Files
fennec/planning/LANGUAGE_PROCESSING.md

248 lines
7.8 KiB
Markdown

# Language Processing Library (`langproc`)
## Table of Contents
<!-- TOC -->
* [Home](./CONTENTS.md#planning-documentation-for-fennec)
* [Language Processing Library (`langproc`)](#language-processing-library-langproc)
* [Table of Contents](#table-of-contents)
* [Introduction](#introduction)
* [String Analysis (`langproc/strings`)](#string-analysis-langprocstrings)
* [Implementation](#implementation)
* [File System (`filesystem`)](#file-system-filesystem)
* [Implementation](#implementation-1)
<!-- TOC -->
## Introduction
&ensp; This library contains implementations of headers and classes related to processing
languages. This includes; ascii/utf8/utf16 string processing, file formats, machine language,
and programming languages.
&ensp; fennec should be able to process documentation in files, the main ways it will support
this is through Doxygen and LaTeX. Consider including binaries with releases.

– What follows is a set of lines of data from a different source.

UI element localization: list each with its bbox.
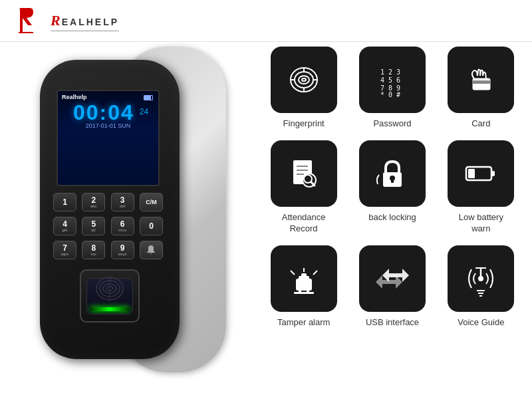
usb-icon: [372, 259, 412, 299]
svg-text:1 2 3: 1 2 3: [380, 68, 400, 76]
feature-fingerprint: Fingerprint: [266, 47, 341, 130]
fingerprint-icon: [284, 60, 324, 100]
voice-icon-box: [448, 245, 514, 312]
password-icon: 1 2 3 4 5 6 7 8 9 * 0 #: [372, 60, 412, 100]
voice-icon: [461, 259, 501, 299]
attendance-icon: [284, 154, 324, 194]
key-0[interactable]: 0: [140, 217, 163, 235]
svg-rect-21: [473, 78, 490, 90]
svg-rect-38: [468, 169, 475, 178]
feature-voice: Voice Guide: [444, 245, 519, 328]
attendance-icon-box: [271, 140, 337, 207]
fingerprint-icon-box: [271, 47, 337, 113]
svg-rect-42: [301, 273, 307, 277]
usb-label: USB interface: [366, 317, 419, 328]
screen-time: 00:04: [73, 100, 134, 124]
alarm-icon: [284, 259, 324, 299]
key-bell[interactable]: [140, 241, 163, 259]
black-device: Realhelp 00:0424 2017-01-01 SUN 1 2abc 3…: [40, 60, 180, 359]
svg-rect-37: [491, 171, 495, 176]
svg-rect-0: [19, 32, 33, 33]
voice-label: Voice Guide: [458, 317, 504, 328]
lock-icon: [372, 154, 412, 194]
lowbattery-icon-box: [448, 140, 514, 207]
battery-icon: [461, 154, 501, 194]
keypad: 1 2abc 3def C/M 4ghi 5jkl 6mno 0 7pqrs 8…: [53, 193, 163, 265]
backlocking-icon-box: [359, 140, 426, 207]
fingerprint-scanner-device: [80, 269, 140, 323]
key-1[interactable]: 1: [53, 193, 76, 211]
svg-rect-49: [372, 259, 412, 299]
scanner-green-line: [90, 307, 130, 311]
feature-tamper: Tamper alarm: [266, 245, 341, 328]
card-icon-box: [448, 47, 514, 113]
feature-usb: USB interface: [354, 245, 430, 328]
key-8[interactable]: 8tuv: [82, 241, 105, 259]
attendance-label: AttendanceRecord: [282, 212, 326, 235]
key-6[interactable]: 6mno: [111, 217, 134, 235]
feature-lowbattery: Low batterywarn: [444, 140, 519, 235]
scanner-area: [86, 278, 133, 315]
card-label: Card: [471, 118, 490, 130]
feature-password: 1 2 3 4 5 6 7 8 9 * 0 # Password: [354, 47, 430, 130]
key-5[interactable]: 5jkl: [82, 217, 105, 235]
key-cm[interactable]: C/M: [140, 193, 163, 211]
svg-rect-48: [294, 292, 314, 294]
divider: [0, 41, 532, 42]
features-grid: Fingerprint 1 2 3 4 5 6 7 8 9 * 0 # Pass…: [266, 47, 519, 328]
keypad-row-1: 1 2abc 3def C/M: [53, 193, 163, 211]
fingerprint-label: Fingerprint: [283, 118, 325, 130]
keypad-row-3: 7pqrs 8tuv 9wxyz: [53, 241, 163, 259]
tamper-icon-box: [271, 245, 337, 312]
feature-attendance: AttendanceRecord: [266, 140, 341, 235]
feature-card: Card: [444, 47, 519, 130]
logo-area: R EALHELP: [13, 7, 119, 37]
logo-r: R: [51, 12, 61, 29]
feature-backlocking: back locking: [354, 140, 430, 235]
key-2[interactable]: 2abc: [82, 193, 105, 211]
key-3[interactable]: 3def: [111, 193, 134, 211]
svg-text:4 5 6: 4 5 6: [380, 76, 400, 84]
svg-text:* 0 #: * 0 #: [380, 91, 400, 98]
svg-rect-22: [473, 80, 490, 84]
card-icon: [461, 60, 501, 100]
logo-ealhelp: EALHELP: [62, 17, 119, 27]
key-9[interactable]: 9wxyz: [111, 241, 134, 259]
svg-rect-34: [391, 178, 394, 183]
backlocking-label: back locking: [368, 212, 416, 223]
password-icon-box: 1 2 3 4 5 6 7 8 9 * 0 #: [359, 47, 426, 113]
device-container: Realhelp 00:0424 2017-01-01 SUN 1 2abc 3…: [40, 47, 246, 372]
battery-indicator: [144, 95, 153, 100]
keypad-row-2: 4ghi 5jkl 6mno 0: [53, 217, 163, 235]
screen-seconds: 24: [140, 107, 148, 116]
usb-icon-box: [359, 245, 426, 312]
logo-text: R EALHELP: [51, 12, 119, 31]
device-screen: Realhelp 00:0424 2017-01-01 SUN: [57, 90, 160, 186]
key-4[interactable]: 4ghi: [53, 217, 76, 235]
logo-icon: [13, 7, 47, 37]
tamper-label: Tamper alarm: [277, 317, 330, 328]
password-label: Password: [373, 118, 411, 130]
key-7[interactable]: 7pqrs: [53, 241, 76, 259]
lowbattery-label: Low batterywarn: [459, 212, 503, 235]
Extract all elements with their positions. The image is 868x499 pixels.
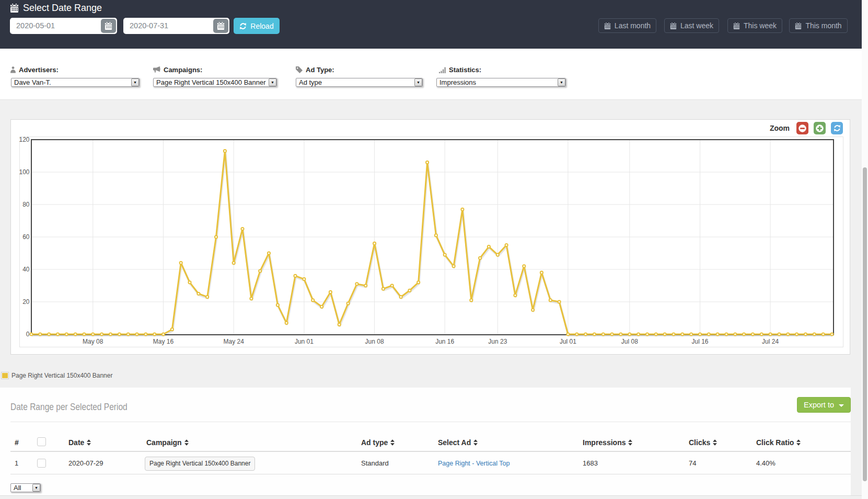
svg-text:60: 60 [22,233,30,241]
svg-text:20: 20 [22,298,30,305]
svg-text:Jul 01: Jul 01 [560,338,576,345]
svg-text:0: 0 [26,331,30,338]
svg-text:Jun 08: Jun 08 [365,338,384,345]
svg-text:May 08: May 08 [83,338,103,345]
svg-text:Jun 23: Jun 23 [488,338,507,345]
svg-text:40: 40 [22,266,30,273]
svg-text:80: 80 [22,201,30,208]
svg-text:Jul 24: Jul 24 [762,338,779,345]
svg-text:Jul 08: Jul 08 [621,338,638,345]
svg-text:120: 120 [19,136,29,143]
svg-text:Jul 16: Jul 16 [691,338,708,345]
svg-text:100: 100 [19,168,29,176]
svg-text:May 16: May 16 [153,338,174,345]
svg-text:May 24: May 24 [224,338,245,345]
svg-text:Jun 16: Jun 16 [435,338,454,345]
svg-text:Jun 01: Jun 01 [295,338,314,345]
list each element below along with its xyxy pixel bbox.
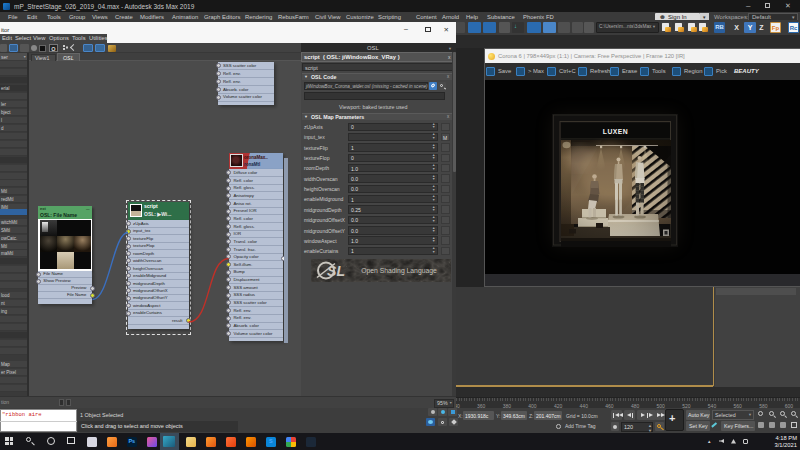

## String Analysis (`langproc/strings`)
&ensp; fennec reimplements the C++ Strings Library as a submodule of this library. This
is because C++ `std::string` has a lot of overhead. I would say that `std::string`
is a Jeep, while `fennec::string` is an F2 Car, if that analogy makes any sense. i.e.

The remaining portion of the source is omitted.